Manasseh was twelve years old when he began to reign, and he reigned fifty-five years in Jerusalem. His mother’s name was Hephzibah. And he did what was evil in the sight of the Lord, according to the despicable practices of the nations whom the Lord drove out before the people of Israel. For he rebuilt the high places that Hezekiah his father had destroyed, and he erected altars for Baal and made an Asherah, as Ahab king of Israel had done, and worshiped all the host of heaven and served them. And he built altars in the house of the Lord, of which the Lord had said, “In Jerusalem will I put my name.” And he built altars for all the host of heaven in the two courts of the house of the Lord. And he burned his son as an offering and used fortune-telling and omens and dealt with mediums and with necromancers. He did much evil in the sight of the Lord, provoking him to anger. (2 Kings 21:1-6 ESV)

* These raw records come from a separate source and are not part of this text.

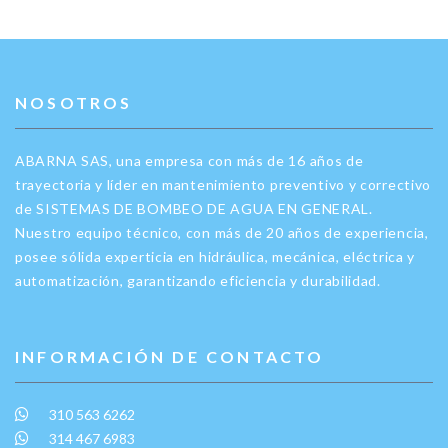
NOSOTROS
ABARNA SAS, una empresa con más de 16 años de
trayectoria y líder en mantenimiento preventivo y correctivo
de SISTEMAS DE BOMBEO DE AGUA EN GENERAL.
Nuestro equipo técnico, con más de 20 años de experiencia,
posee sólida experticia en hidráulica, mecánica, eléctrica y
automatización, garantizando eficiencia y durabilidad.
INFORMACIÓN DE CONTACTO
310 563 6262
314 467 6983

Manasseh is one of those kings that fits the stereotype our culture has of the ancient world. His evil practices and ruthless arrogance goes beyond our experiences as he goes so far as to sacrifice his own son in the flames to idols. Frightening! There are a couple of observations that strike me as I read about Manasseh. One, we realize that as the king goes, so goes the nation. The nation is often judged on the basis of the faithfulness (or lack thereof) of their king. Consequent to Manasseh’s evil deeds Judah will be wiped away. Before you cry foul and say that it is not fair that the nation be judged (that had a large contingent that remained true to the Lord) on the basis of the king’s actions, remember that it is this very principle that allows King Jesus’ righteousness to be the basis of rue judgment.
Two, Manasseh’s father was a king that did right in the eyes of God, the most faithulf king since David. It is remarkable that the best king can have a son who is the worst king. That is quite a shift! But then we remember that Hezekiah was quite old when Manasseh was born and Manasseh became king at the age of 12. There was perhaps little influence of the father upon the son. It goes to show how important it is for parents to be diligent in passing on their faith and not take it for granted. The good news is that we read abut Hezekiah’s great grandson becoming a faithful king. God does not forget his promises that flow through the family.
What do you think about Manasseh’s reign? How would you like to have been a citizen under him?
Thank the Lord for our nation’s leaders and especially for our ultimate king, Jesus.